**ASSIGNMENT:** Your answer should repeat exactly the line containing "Online marketing" and all lines after it through the end of the material below, with no other text.

**INFORMATION:**
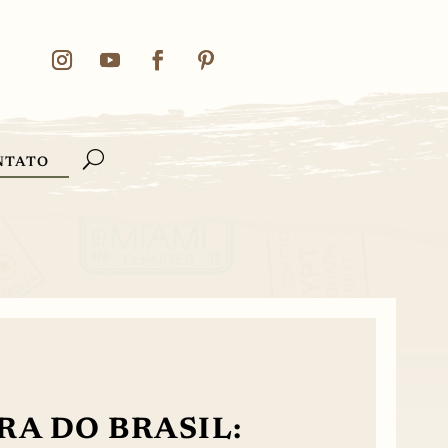
NTATO
A DO BRASIL:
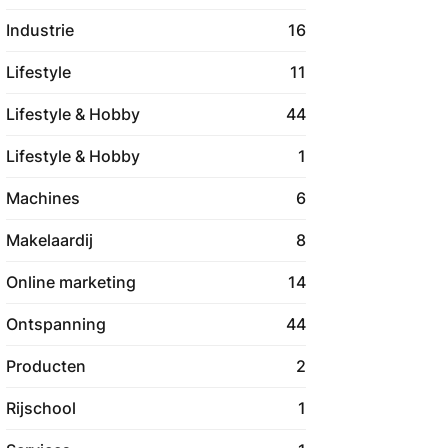
Industrie
16
Lifestyle
11
Lifestyle & Hobby
44
Lifestyle & Hobby
1
Machines
6
Makelaardij
8
Online marketing
14
Ontspanning
44
Producten
2
Rijschool
1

**RESPONSE AREA:**
Online marketing
14
Ontspanning
44
Producten
2
Rijschool
1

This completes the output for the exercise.